On the other hand, I devised four conversation clues we can use to determine whether or not we are humble in the face of talking to other people.  Why?  Because most of us will never have the metric of moving in political circles to measure whether or not we’re humble.  So we need another standard by which to judge our humility.  So here it is:  First of all, there are the story toppers and name droppers.  You know the type.  They’re always telling you who they know and how well they know them.  They always want to be the person to bring you news first.  There is some innate insecurity that pushes them to have that information first.  They can’t wait to find a break in your sentences so that they can talk about what is going on in their lives: people they know, escapades they are involved in.  Mention anything – anything at all – and they can top it with something better, richer, smarter, cleverer.

Maybe you do this.  Maybe you don’t even realize you do it.

You see, we’re all guilty of it to some extent.  Story toppers.  The prideful dislike of letting anyone else tell a story because, obviously, yours is better.  Name droppers: letting the people around us know that we are known, we are special, we move in circles to be envied, we are important.

Money  poppers are a third category of prideful people, those who like to tell us how much things cost, how expensive their possessions are, how much money they make, how wealthy they are.  In a society that values these things way too much, money poppers puff themselves up and let everyone around them know that they have significance because of what they own and because of their bank accounts.

Lastly, there are spotlight hoppers, people who – you guessed it – are always stealing the spotlight, the center of attention away from anyone and everyone else.  They just can’t stand to have anyone else be the focus, so they are constantly doing whatever it takes to get that attention back to and on themselves.

You will notice that Moses did none of these things.  You will also notice that Jesus did none of these things.  In a world where people try desperately to gain a foothold conversationally and in many other ways, showing that they are significant in their own eyes and seeking to assert that significance in the eyes of others, Jesus put Himself as far from the limelight as He possibly could.  And Moses also moved away from attention, leading with quiet strength and dignity.
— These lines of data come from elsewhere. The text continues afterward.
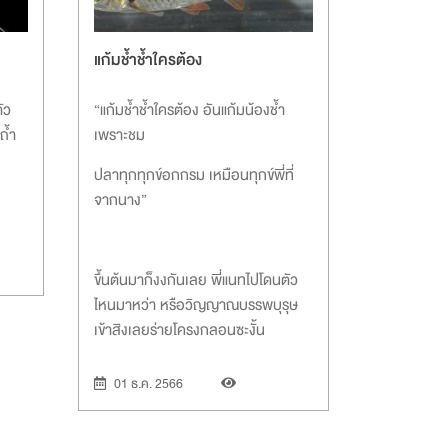
แก้มช้ำช้ำใครต้อง
ัว
“แก้มช้ำช้ำใครต้อง อันแก้มน้องช้ำ
่ถ้ำ
เพราะชม
ปลาทุกทุกข์อกกรม เหมือนทุกข์พี่ที่
จากนาง”
ขึ้นต้นมาก็งงกันเลย พี่แนทไปโดนตัว
ไหนมาหว่า หรือวิญญาณบรรพบุรุษ
เข้าสิงเลยร่ายโครงกลอนซะงั้น
01 ธ.ค. 2566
Humility is a virtue we all claim that we want, but in so many conventional ways – even in our conversations – we don’t know how to achieve it.  Subtly, without thought, we assert ourselves in ways that show we don’t have a clue as to what being humble is even remotely about.

My challenge for you – and me – today is to watch carefully how we talk with others, not grabbing the spotlight, not topping stories or dropping names, but really, truly listening.

That’s a lesson in humility worth practicing.

Michael and I are off tomorrow to Christian Associates’ North America CONNECT in Minneapolis, at Bethel College.  It will be exciting to be amongst CA people again, especially since I’ll have my husband with me!